Cult cartoon star, choice of drifting legends, and a rear-driver of considerable repute in its on right. More than 35 years after its launch, can the AE86 live up to the hype? Words by John Barker. Photography by Aston Parrot.
Icon Toyota Corolla AE86
Touring car winner, rally champion and drifting icon – Toyota’s compact coupe achieved it all during its heyday but is it worthy of its iconic status John Barker goes for a spin.
This Corolla was loaned to US from the Toyota GB heritage fleet on the understanding that we wouldn’t drift it. We assured them we wouldn’t be hanging out on the lock-stops with smoke wreathing off the rear tyres, and a couple of weeks later the light metallic blue AE86 was sitting on my driveway, looking fantastic. Such is its reputation, I was surprised that when I looked again an hour later it wasn’t sideways, nose in the privet and its arse hanging over into next door’s.
‘IT’S AN ABSOLUTE HOOT AND, REFRESHINGLY IT ALL HAPPENS AT QUITE MODEST SPEEDS’
No drifting. Seriously? Maybe when the student Bill Clinton was handed a spliff at college he really didn’t inhale. Maybe when I hand the Corolla back I won’t have cornered it, at length, looking through the side windows. The chances of either of those things being true seems quite slim.
Even though I’m old enough to appear in the fossil records of motoring journalists, up to this point I had never driven an AE86. I just missed out on driving one when it was new, joining Motor magazine in 1987. At that time the affordable rear-drive coupe breed had made it onto the list of endangered species; production of the pretty Alfa GTV was coming to an end, Ford was shifting the last Capris with special run-out models such as the Brooklands, and the Isuzu Piazza, newest of them all, felt clunky even after a fettling by Lotus and wasn’t long for the new car price lists. And before the end of ’1987 the AE86 would be another rear-drive coupe with a great future behind it.
Front-wheel drive was the way forward, which was a bit depressing for enthusiasts who, like me, enjoyed going forward with a cheeky twist of opposite lock. The Corolla’s classic/retro/archaic layout certainly wasn’t hampering it in motorsport as it had proved hugely successful on circuits and rally stages around the world. Here in the UK, Win Percy had won the 1982 British Saloon Car Championship in the AE86’s predecessor, the styled-on-Etch A Sketch Corolla Coupe (TE71), and the softer-edged AE86 did even better, winning back-to-back titles in ’1986 and ’1987 in the hands of the ever-committed, kerb-striking, often two-wheeling Chris Hodgetts. And in between, Per Eklund drove a Corolla AE86 to overall Group A victory in the 1985 British Open Rally Championship.

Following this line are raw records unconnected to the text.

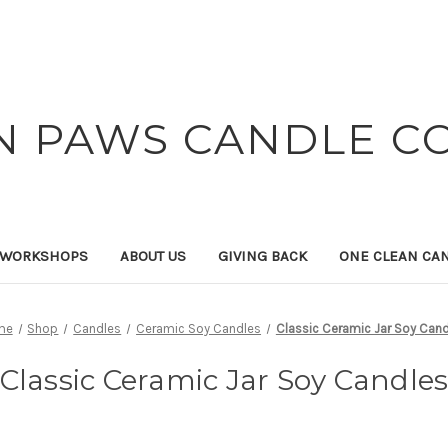
N PAWS CANDLE C
 WORKSHOPS
ABOUT US
GIVING BACK
ONE CLEAN CA
me
Shop
Candles
Ceramic Soy Candles
Classic Ceramic Jar Soy Can
Classic Ceramic Jar Soy Candle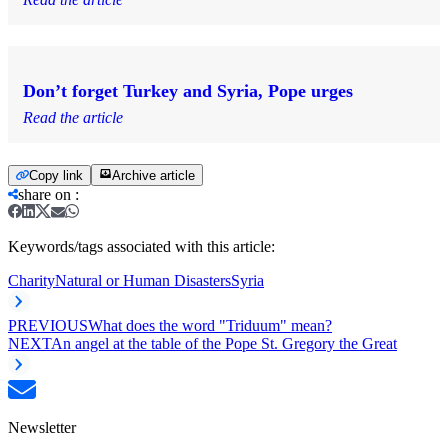
Don’t forget Turkey and Syria, Pope urges
Read the article
Copy link
Archive article
share on
:
Keywords/tags associated with this article:
Charity
Natural or Human Disasters
Syria
PREVIOUS
What does the word "Triduum" mean?
NEXT
An angel at the table of the Pope St. Gregory the Great
Newsletter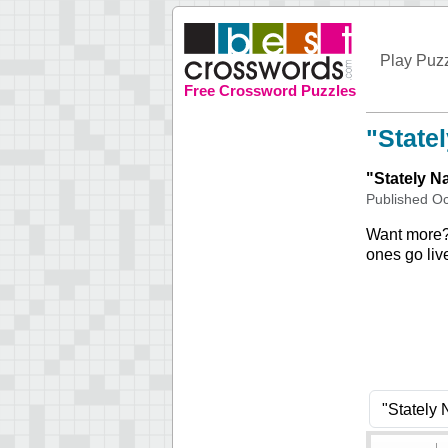
Play Puz
Free Crossword Puzzles
"State
"
Stately 
Published
Oc
Want more
ones go liv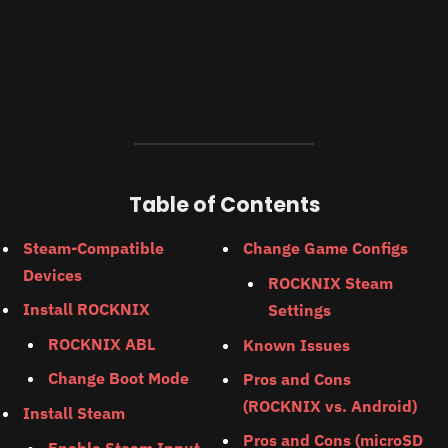
Table of Contents
Steam-Compatible
Change Game Configs
Devices
ROCKNIX Steam
Install ROCKNIX
Settings
ROCKNIX ABL
Known Issues
Change Boot Mode
Pros and Cons
(ROCKNIX vs. Android)
Install Steam
Pros and Cons (microSD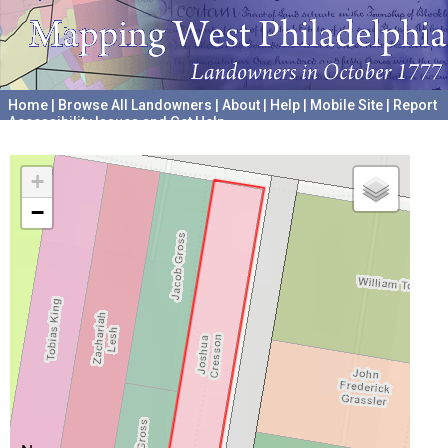
Home
|
Browse All Landowners
|
About
|
Help
|
Mobile Site
|
Report
Accessibility Issues and Get Help
A project hosted by the
University of Pennsylvania Archives
+
−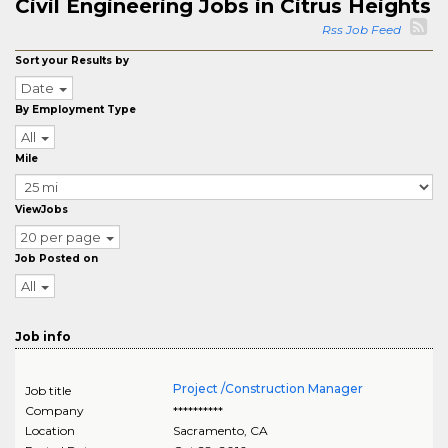
Civil Engineering Jobs in Citrus Heights
Rss Job Feed
Sort your Results by
Date
By Employment Type
All
Mile
ViewJobs
20 per page
Job Posted on
All
Job info
Project /Construction Manager
Job title
Company
**********
Location
Sacramento
,
CA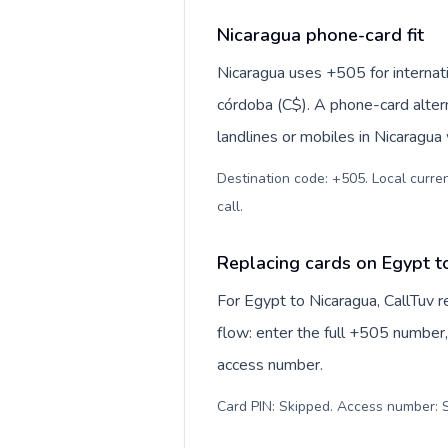
Nicaragua phone-card fit
Nicaragua uses +505 for internati
córdoba (C$). A phone-card alter
landlines or mobiles in Nicaragua
Destination code: +505. Local curren
call
.
Replacing cards on Egypt t
For Egypt to Nicaragua, CallTuv 
flow: enter the full +505 number, 
access number.
Card PIN: Skipped. Access number: S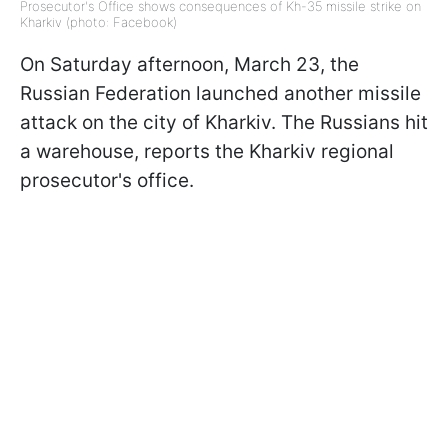
Prosecutor's Office shows consequences of Kh-35 missile strike on
Kharkiv (photo: Facebook)
On Saturday afternoon, March 23, the
Russian Federation launched another missile
attack on the city of Kharkiv. The Russians hit
a warehouse, reports the Kharkiv regional
prosecutor's office.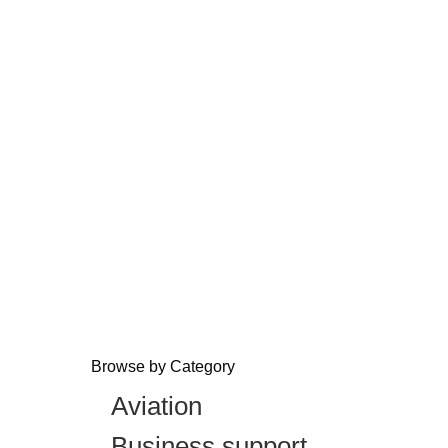
Browse by Category
Aviation
Business support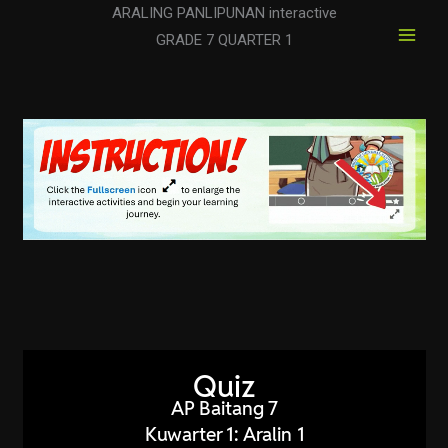
Skip
ARALING PANLIPUNAN interactive
to
GRADE 7 QUARTER 1
content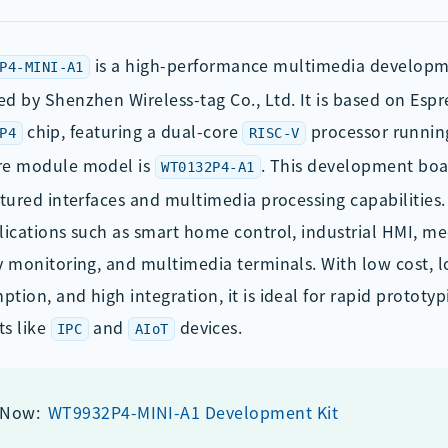
is a high-performance multimedia develop
P4-MINI-A1
d by Shenzhen Wireless-tag Co., Ltd. It is based on Espr
chip, featuring a dual-core
processor runnin
P4
RISC-V
re module model is
. This development boa
WT0132P4-A1
atured interfaces and multimedia processing capabilities. I
lications such as smart home control, industrial HMI, me
y monitoring, and multimedia terminals. With low cost,
tion, and high integration, it is ideal for rapid prototyp
ts like
and
devices.
IPC
AIoT
 Now:
WT9932P4-MINI-A1 Development Kit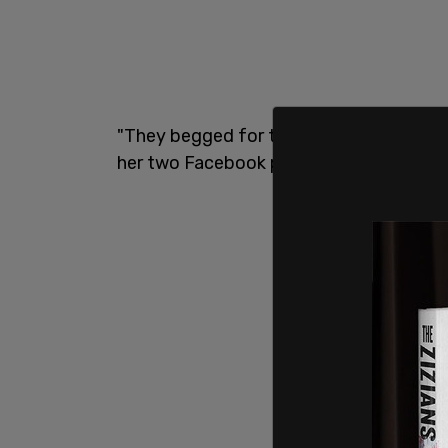
"They begged for that beat down!" Park
her two Facebook profiles. "I am grateful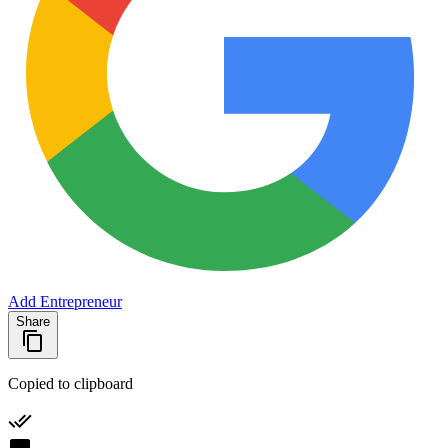
Add Entrepreneur
Share
Copied to clipboard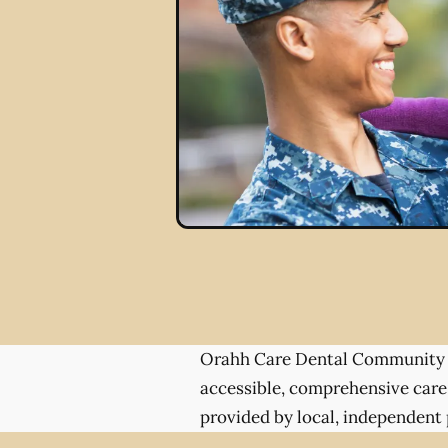
Orahh Care Dental Community 
accessible, comprehensive care
provided by local, independent 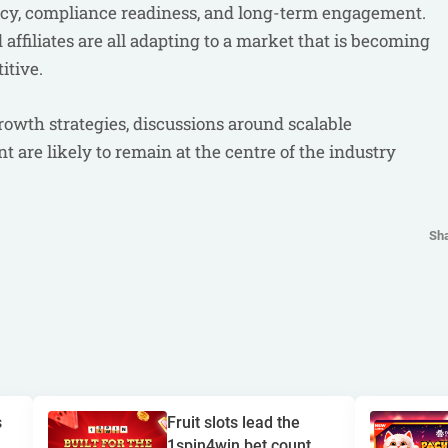
ency, compliance readiness, and long-term engagement.
affiliates are all adapting to a market that is becoming
itive.
rowth strategies, discussions around scalable
 are likely to remain at the centre of the industry
Sh
s
Fruit slots lead the
1spin4win bet count...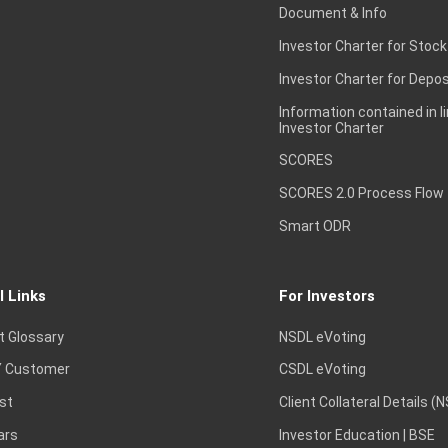
Document & Info
Investor Charter for Stock
Investor Charter for Depos
Information contained in l
Investor Charter
SCORES
SCORES 2.0 Process Flow
Smart ODR
l Links
For Investors
t Glossary
NSDL eVoting
 Customer
CSDL eVoting
st
Client Collateral Details (
ars
Investor Education | BSE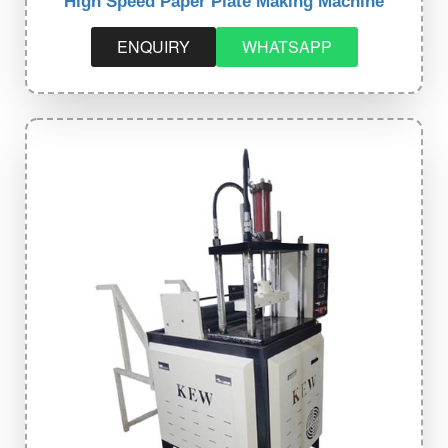
High Speed Paper Plate Making Machine
ENQUIRY
WHATSAPP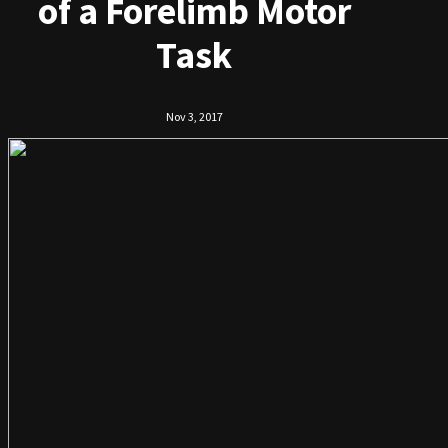
of a Forelimb Motor
Task
Nov 3, 2017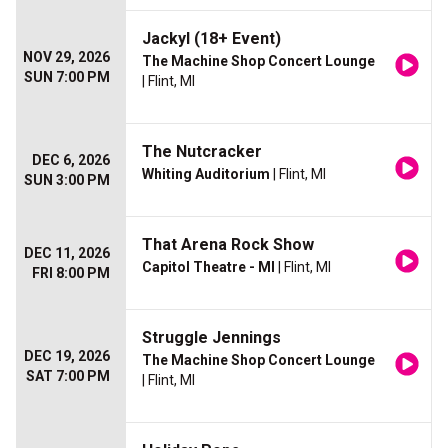
Jackyl (18+ Event)
NOV 29, 2026
The Machine Shop Concert Lounge
SUN 7:00 PM
| Flint, MI
The Nutcracker
DEC 6, 2026
Whiting Auditorium
| Flint, MI
SUN 3:00 PM
That Arena Rock Show
DEC 11, 2026
Capitol Theatre - MI
| Flint, MI
FRI 8:00 PM
Struggle Jennings
DEC 19, 2026
The Machine Shop Concert Lounge
SAT 7:00 PM
| Flint, MI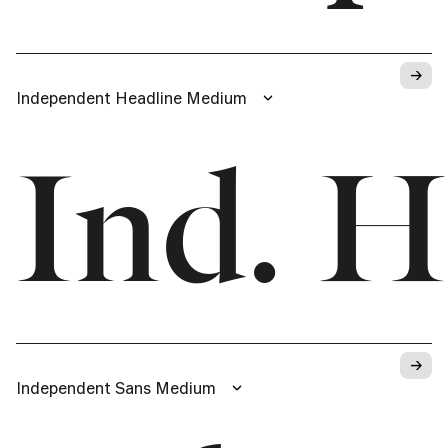
→
Independent Headline Medium
Ind. H
→
Independent Sans Medium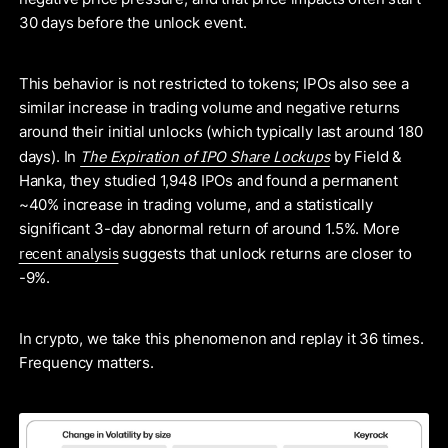
30 days before the unlock event.
This behavior is not restricted to tokens; IPOs also see a
similar increase in trading volume and negative returns
around their initial unlocks (which typically last around 180
The Expiration of IPO Share Lockups
days). In
by Field &
Hanka, they studied 1,948 IPOs and found a permanent
~40% increase in trading volume, and a statistically
significant 3-day abnormal return of around 1.5%. More
recent analysis
suggests that unlock returns are closer to
-9%.
In crypto, we take this phenomenon and replay it 36 times.
Frequency matters.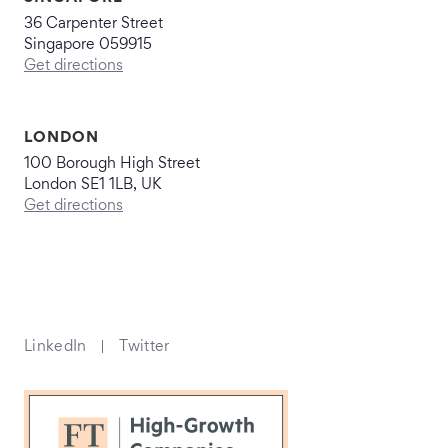
36 Carpenter Street
Singapore 059915
Get directions
LONDON
100 Borough High Street
London SE1 1LB, UK
Get directions
LinkedIn
Twitter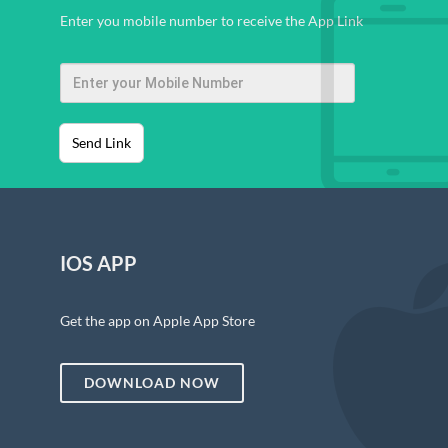
Enter you mobile number to receive the App Link
Send Link
IOS APP
Get the app on Apple App Store
DOWNLOAD NOW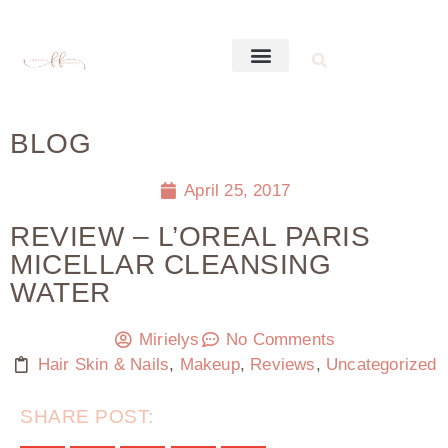
BLOG
April 25, 2017
REVIEW – L’OREAL PARIS
MICELLAR CLEANSING
WATER
Mirielys
No Comments
Hair Skin & Nails
,
Makeup
,
Reviews
,
Uncategorized
SHARE POST: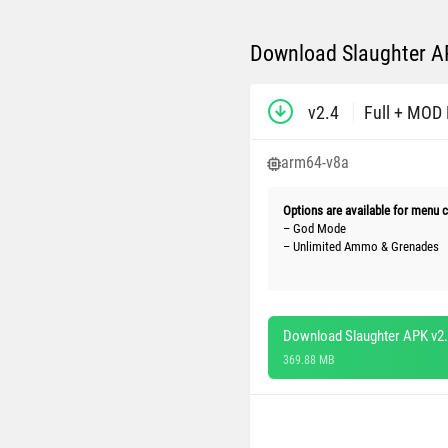
Download Slaughter AP
v2.4
Full + MOD
arm64-v8a
Options are available for menu c
– God Mode
– Unlimited Ammo & Grenades
Download Slaughter APK v2
369.88 MB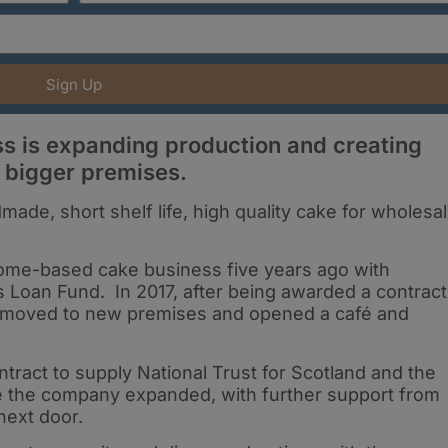
Sign Up
ss is expanding production and creating
 bigger premises.
made, short shelf life, high quality cake for wholesa
 home-based cake business five years ago with
 Loan Fund. In 2017, after being awarded a contract
it moved to new premises and opened a café and
tract to supply National Trust for Scotland and the
ce the company expanded, with further support from
next door.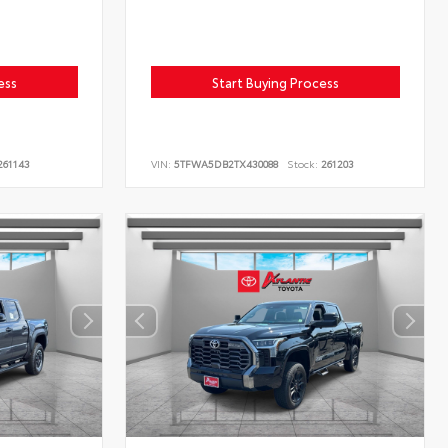
ess
Start Buying Process
61143
VIN:
5TFWA5DB2TX430088
Stock:
261203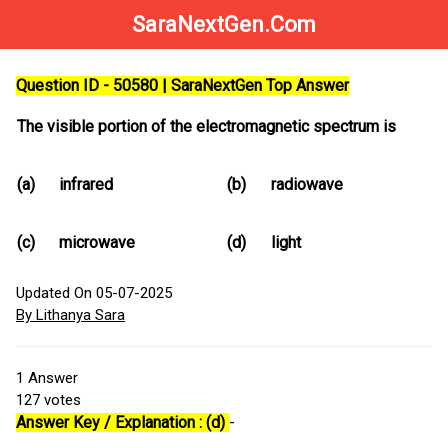
SaraNextGen.Com
Question ID - 50580 | SaraNextGen Top Answer
The visible portion of the electromagnetic spectrum is
(a)
infrared
(b)
radiowave
(c)
microwave
(d)
light
Updated On 05-07-2025
By Lithanya Sara
1
Answer
127
votes
Answer Key / Explanation : (d)
-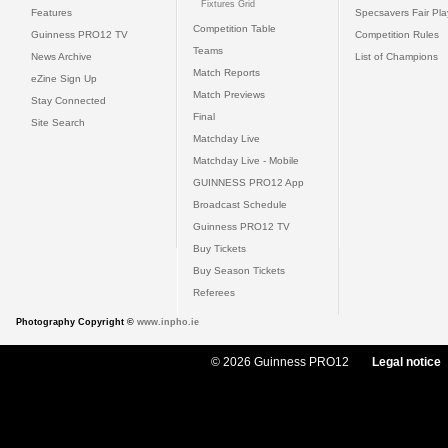
Fixtures Grid
Features
Specsavers Fair Pl
Competition Table
Guinness PRO12 TV
Competition Rules
Teams
News Archive
List of Champions
Match Reports
eZine Sign Up
Match Previews
Stay Connected
Final
Site Search
Matchday Live
Matchday Live - Mobile
GUINNESS PRO12 App
Broadcast Schedule
Guinness PRO12 TV
Buy Tickets
Buy Season Tickets
Referees
Photography Copyright ©
www.inpho.ie
© 2026 Guinness PRO12
Legal notice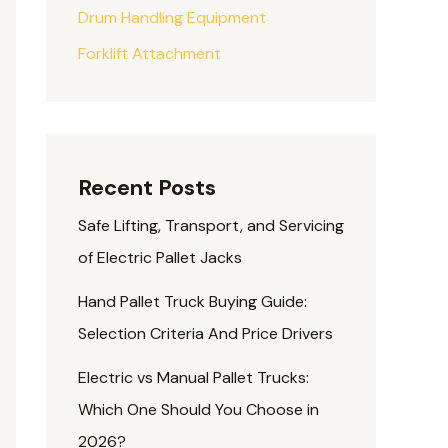
Drum Handling Equipment
Forklift Attachment
Recent Posts
Safe Lifting, Transport, and Servicing
of Electric Pallet Jacks
Hand Pallet Truck Buying Guide:
Selection Criteria And Price Drivers
Electric vs Manual Pallet Trucks:
Which One Should You Choose in
2026?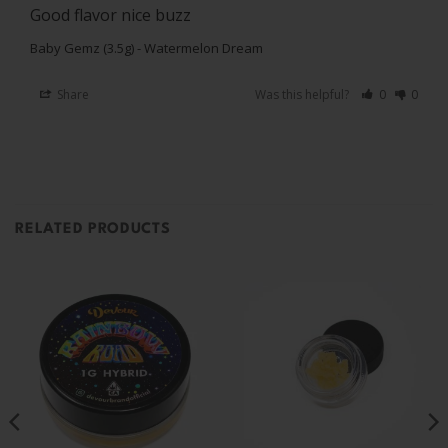
Good flavor nice buzz
Baby Gemz (3.5g) - Watermelon Dream
Share
Was this helpful?
0
0
RELATED PRODUCTS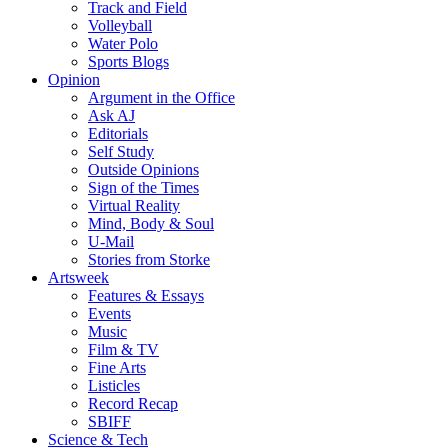
Track and Field
Volleyball
Water Polo
Sports Blogs
Opinion
Argument in the Office
Ask AJ
Editorials
Self Study
Outside Opinions
Sign of the Times
Virtual Reality
Mind, Body & Soul
U-Mail
Stories from Storke
Artsweek
Features & Essays
Events
Music
Film & TV
Fine Arts
Listicles
Record Recap
SBIFF
Science & Tech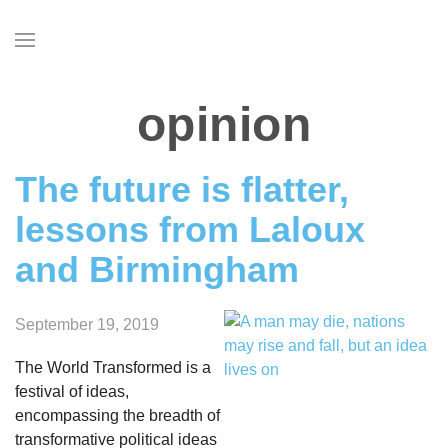
Skip
to
main
content
opinion
The future is flatter,
lessons from Laloux
and Birmingham
September 19, 2019
The World Transformed is a
festival of ideas,
encompassing the breadth of
transformative political ideas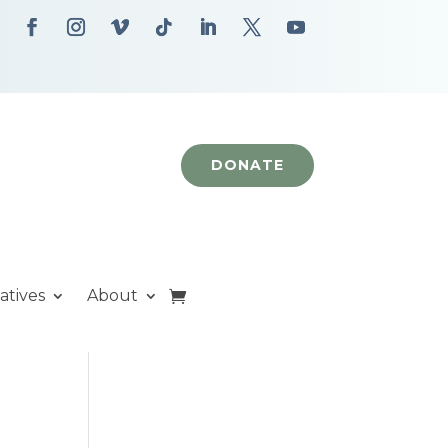
DONATE
iatives
About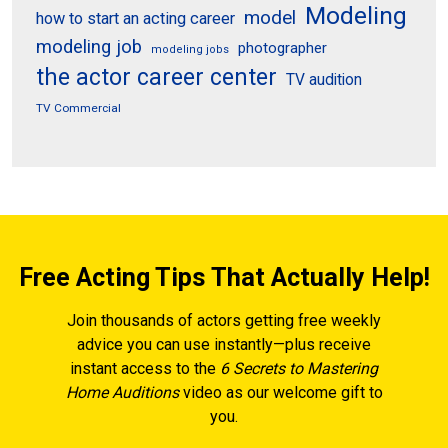
Modeling
model
how to start an acting career
modeling job
photographer
modeling jobs
the actor career center
TV audition
TV Commercial
Free Acting Tips That Actually Help!
Join thousands of actors getting free weekly
advice you can use instantly—plus receive
instant access to the
6 Secrets to Mastering
Home Auditions
video as our welcome gift to
you.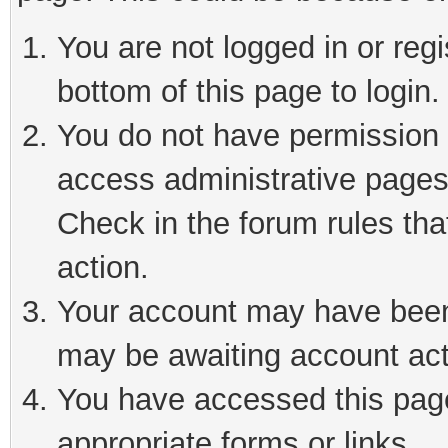
You are not logged in or reg
bottom of this page to login.
You do not have permission t
access administrative pages
Check in the forum rules tha
action.
Your account may have been 
may be awaiting account act
You have accessed this page 
appropriate forms or links.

‘AT THIS POINT THE AE86 SEMS AS FAR FROM MY EXPECTATIONS AS COULD BE’
In many ways, the AE86 was Toyota’s evolution of the Escort RS1600. Sure, it was a bit more modern with disc brakes all round, more gears, and coils rather than cart springs at the rear, but much of its tech spec was the same: MacPherson strut front suspension, live rear axle with four- link longitudinal location and Panhard rod, limited-slip differential… Oh, and the ‘4A-GE’, all-aluminium, 1.6-litre, 16-valve, twin-cam engine that some thought bore some striking similarities to Ford’s Cosworth-developed Belt Drive A-type…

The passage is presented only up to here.